The more you practise, the more your body is able to build up this buffer to offset fatigue, so you can go further and still feel great.
It's really important to stay relaxed in your body when doing breath holds, so build up slowly and avoid tensing up! Research has also found that practising breath holds could help towards improved endurance and faster recovery, a stronger diaphragm and even a decrease in brain fog!
Try it today:
Start walking (moving or on the spot). Gently start to breathe in and out through your nose.
Place your hands on your lower ribs, and for the next few breaths, focus on breathing into your hands, imagining that your ribs are an accordion, moving out and in.
Now, let’s try a breath hold. Gently breathe in through your nose into lower ribs, then exhale. From here, hold your breath as you walk 10 paces, relaxing as much as you can.
After holding, take six minimal breaths – like you’re breathing teaspoons of air in and out. Then breathe normally for a few breaths.
Repeat this and try increasing your breath hold to 15 paces.
If you feel it’s getting very difficult, or you start to feel anxious, stressed or panicked, just stop or reduce the number of paces. The more you can relax, the more energy efficient you’re being and the easier you’ll find this.
The next level is to try this while jogging or sprinting as part of your warm-up.
NOTE: Skip this one if you’re pregnant, have high blood pressure or a heart condition.

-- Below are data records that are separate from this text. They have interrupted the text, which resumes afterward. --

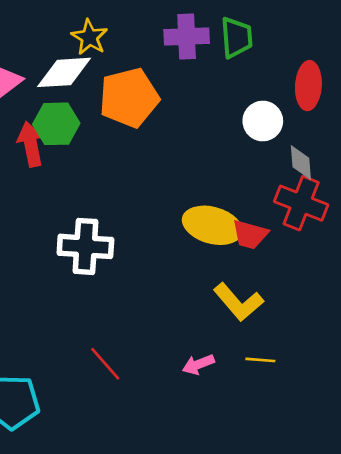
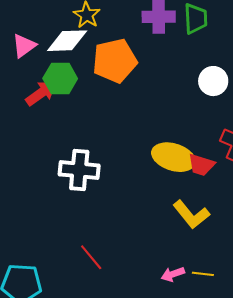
red arrow: (31, 144) -> (41, 93), turned 64
yellow line: (260, 360) -> (203, 274), moved
pink arrow: (198, 364) -> (173, 274), moved

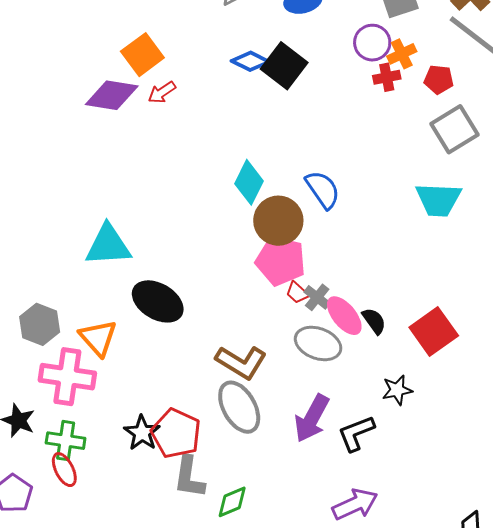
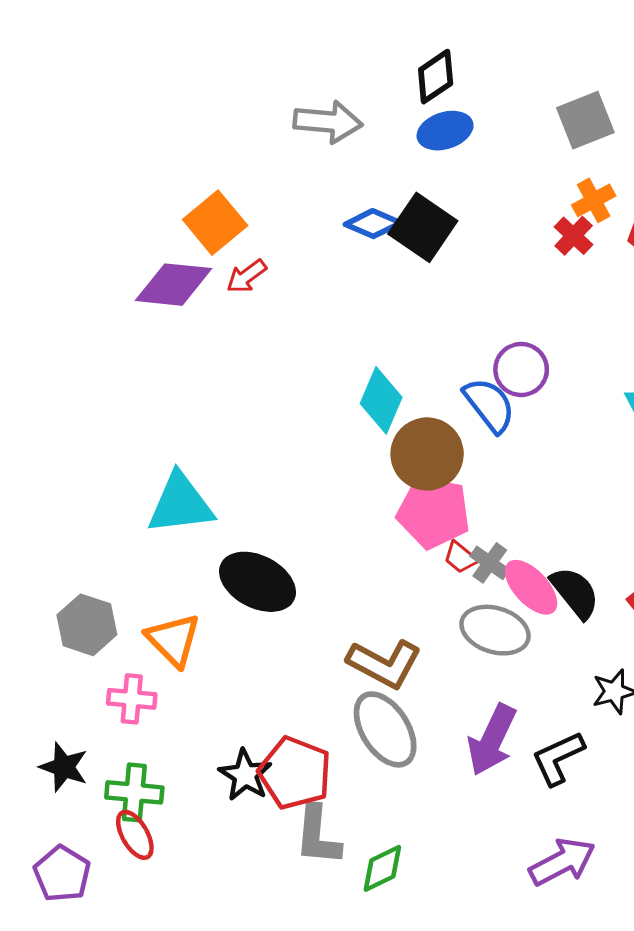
purple circle: (372, 43) -> (521, 369), moved
red cross: (387, 77) -> (574, 236), turned -32
black semicircle: (374, 321) -> (575, 593), size x1.4
pink cross: (67, 377) -> (132, 699), size x0.6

3. Use your breath to help you recover, quicker
Why it works:
After an intense workout, your body might need help transitioning from that active state to a more restful one. Consciously slowing down your breathing and adding some breath holds is an efficient way to help your sympathetic nervous system (that fight-or-flight response) take a break and allow your parasympathetic nervous system (the rest and digest response) to call the shots.
Holding your breath after exhaling can also help you recover quicker by slowing your breath – increasing oxygenation and enhancing blood flow.
Try it today:
You can do this walking, sitting, standing or lying. Just get comfortable after your workout. Take three breaths in through the nose and out from the mouth.
Then switch to nasal breathing. Gently breathing in and out – on the exhale, let your breath just run out and pause for five seconds.
Breathe normally for two breaths.
This time, try the breath hold again on the exhale. As you hold, imagine a lift moving down from the top of your head down to the base of your pelvis. Allow the pause to be a sense of relief.
Breathe normally for two breaths. Repeat this twice more.
You’ll hopefully notice that your breath begins naturally slowing down and you're already transitioning into that more restful state.
You can also use this technique if you’re having an anxiety or panic attack. Holding your breath may feel like the last thing you want to do, but it can really help you control your breath and oxygenate your body.